- WHAT YOU ARE ASKED TO DO: Could you filter the records below and return each line that holds "portal"?

SUPPLIED MATERIAL Block Start

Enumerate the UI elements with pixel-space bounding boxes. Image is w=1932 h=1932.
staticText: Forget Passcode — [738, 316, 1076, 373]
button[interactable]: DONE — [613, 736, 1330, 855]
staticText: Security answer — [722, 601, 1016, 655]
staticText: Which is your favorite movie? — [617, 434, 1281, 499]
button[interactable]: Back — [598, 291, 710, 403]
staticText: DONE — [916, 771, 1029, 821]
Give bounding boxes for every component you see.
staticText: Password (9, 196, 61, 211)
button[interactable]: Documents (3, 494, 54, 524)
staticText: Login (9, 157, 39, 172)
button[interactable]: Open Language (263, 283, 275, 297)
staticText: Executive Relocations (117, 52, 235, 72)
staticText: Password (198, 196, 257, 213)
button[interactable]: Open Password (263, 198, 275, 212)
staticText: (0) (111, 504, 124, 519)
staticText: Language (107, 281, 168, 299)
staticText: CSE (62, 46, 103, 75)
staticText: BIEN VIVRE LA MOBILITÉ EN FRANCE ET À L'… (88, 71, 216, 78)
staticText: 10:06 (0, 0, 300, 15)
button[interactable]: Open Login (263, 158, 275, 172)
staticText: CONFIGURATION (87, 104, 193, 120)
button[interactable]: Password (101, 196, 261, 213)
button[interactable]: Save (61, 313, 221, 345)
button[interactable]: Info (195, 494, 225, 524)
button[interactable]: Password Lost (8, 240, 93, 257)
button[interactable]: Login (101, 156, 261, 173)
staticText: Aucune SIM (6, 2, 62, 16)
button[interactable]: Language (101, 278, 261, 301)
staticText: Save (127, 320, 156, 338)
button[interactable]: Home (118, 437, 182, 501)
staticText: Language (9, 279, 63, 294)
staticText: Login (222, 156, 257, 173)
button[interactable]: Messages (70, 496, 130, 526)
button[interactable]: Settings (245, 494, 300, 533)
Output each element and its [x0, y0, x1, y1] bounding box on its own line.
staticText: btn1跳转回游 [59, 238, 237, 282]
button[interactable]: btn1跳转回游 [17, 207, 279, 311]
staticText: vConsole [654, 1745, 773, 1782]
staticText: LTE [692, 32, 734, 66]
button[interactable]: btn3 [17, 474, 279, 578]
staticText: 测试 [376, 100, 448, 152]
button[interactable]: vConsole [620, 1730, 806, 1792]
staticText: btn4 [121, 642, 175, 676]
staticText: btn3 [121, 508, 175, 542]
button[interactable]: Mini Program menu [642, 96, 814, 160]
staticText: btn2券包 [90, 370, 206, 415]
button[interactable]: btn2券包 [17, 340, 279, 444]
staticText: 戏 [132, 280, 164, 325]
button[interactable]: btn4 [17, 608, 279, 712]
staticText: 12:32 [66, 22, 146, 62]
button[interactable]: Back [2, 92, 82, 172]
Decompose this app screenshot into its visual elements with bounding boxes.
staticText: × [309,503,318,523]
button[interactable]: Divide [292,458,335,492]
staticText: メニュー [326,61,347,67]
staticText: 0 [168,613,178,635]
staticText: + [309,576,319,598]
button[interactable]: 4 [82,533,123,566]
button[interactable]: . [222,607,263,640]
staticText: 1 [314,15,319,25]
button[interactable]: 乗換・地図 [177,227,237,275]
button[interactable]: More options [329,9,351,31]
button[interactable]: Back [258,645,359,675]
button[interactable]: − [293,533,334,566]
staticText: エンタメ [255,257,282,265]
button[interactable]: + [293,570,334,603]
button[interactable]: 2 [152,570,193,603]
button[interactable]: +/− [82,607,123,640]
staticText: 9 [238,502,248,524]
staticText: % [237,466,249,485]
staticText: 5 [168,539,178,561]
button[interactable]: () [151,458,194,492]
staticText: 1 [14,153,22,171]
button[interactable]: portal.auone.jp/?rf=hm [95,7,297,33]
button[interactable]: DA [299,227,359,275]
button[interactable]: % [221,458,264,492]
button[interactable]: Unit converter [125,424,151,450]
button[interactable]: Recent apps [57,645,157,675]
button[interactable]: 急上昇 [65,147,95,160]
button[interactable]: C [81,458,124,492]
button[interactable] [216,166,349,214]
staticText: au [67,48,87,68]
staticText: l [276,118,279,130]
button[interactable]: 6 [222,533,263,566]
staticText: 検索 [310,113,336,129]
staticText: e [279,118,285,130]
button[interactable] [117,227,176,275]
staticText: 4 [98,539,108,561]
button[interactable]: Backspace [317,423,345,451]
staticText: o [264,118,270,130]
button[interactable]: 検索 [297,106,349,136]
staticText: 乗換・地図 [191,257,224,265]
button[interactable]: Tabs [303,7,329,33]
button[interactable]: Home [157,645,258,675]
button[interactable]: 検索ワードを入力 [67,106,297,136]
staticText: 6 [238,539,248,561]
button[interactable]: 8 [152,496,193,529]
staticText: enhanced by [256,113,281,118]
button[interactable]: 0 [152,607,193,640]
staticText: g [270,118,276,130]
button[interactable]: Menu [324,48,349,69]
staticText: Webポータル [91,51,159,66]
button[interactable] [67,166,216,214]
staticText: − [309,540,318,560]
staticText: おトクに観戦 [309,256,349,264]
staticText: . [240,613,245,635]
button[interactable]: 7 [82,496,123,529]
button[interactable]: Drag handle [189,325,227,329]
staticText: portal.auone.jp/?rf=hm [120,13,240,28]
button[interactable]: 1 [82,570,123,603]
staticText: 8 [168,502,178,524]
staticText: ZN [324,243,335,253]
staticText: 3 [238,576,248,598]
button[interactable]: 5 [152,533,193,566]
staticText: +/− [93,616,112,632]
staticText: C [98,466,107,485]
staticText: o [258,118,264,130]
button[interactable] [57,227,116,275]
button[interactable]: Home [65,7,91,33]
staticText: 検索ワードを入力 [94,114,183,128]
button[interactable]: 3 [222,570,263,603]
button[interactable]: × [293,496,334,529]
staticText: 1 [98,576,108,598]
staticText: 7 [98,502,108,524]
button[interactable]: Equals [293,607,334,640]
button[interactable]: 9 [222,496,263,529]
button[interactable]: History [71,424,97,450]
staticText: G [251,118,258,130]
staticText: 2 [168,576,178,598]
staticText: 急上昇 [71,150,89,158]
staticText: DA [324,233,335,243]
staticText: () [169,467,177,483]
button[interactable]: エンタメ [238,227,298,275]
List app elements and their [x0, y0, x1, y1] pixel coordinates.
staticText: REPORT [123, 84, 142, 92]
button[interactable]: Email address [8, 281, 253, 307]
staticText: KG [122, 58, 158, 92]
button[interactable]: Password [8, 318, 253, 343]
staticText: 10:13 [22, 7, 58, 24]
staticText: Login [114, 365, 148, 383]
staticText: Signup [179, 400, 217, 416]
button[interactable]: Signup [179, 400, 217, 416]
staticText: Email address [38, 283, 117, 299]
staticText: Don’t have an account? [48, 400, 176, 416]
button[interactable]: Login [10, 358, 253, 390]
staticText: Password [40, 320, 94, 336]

SUPPLIED MATERIAL Block End

- SOLUTION FOR THIS EXERCISE:
button[interactable]: portal.auone.jp/?rf=hm [95,7,297,33]
staticText: portal.auone.jp/?rf=hm [120,13,240,28]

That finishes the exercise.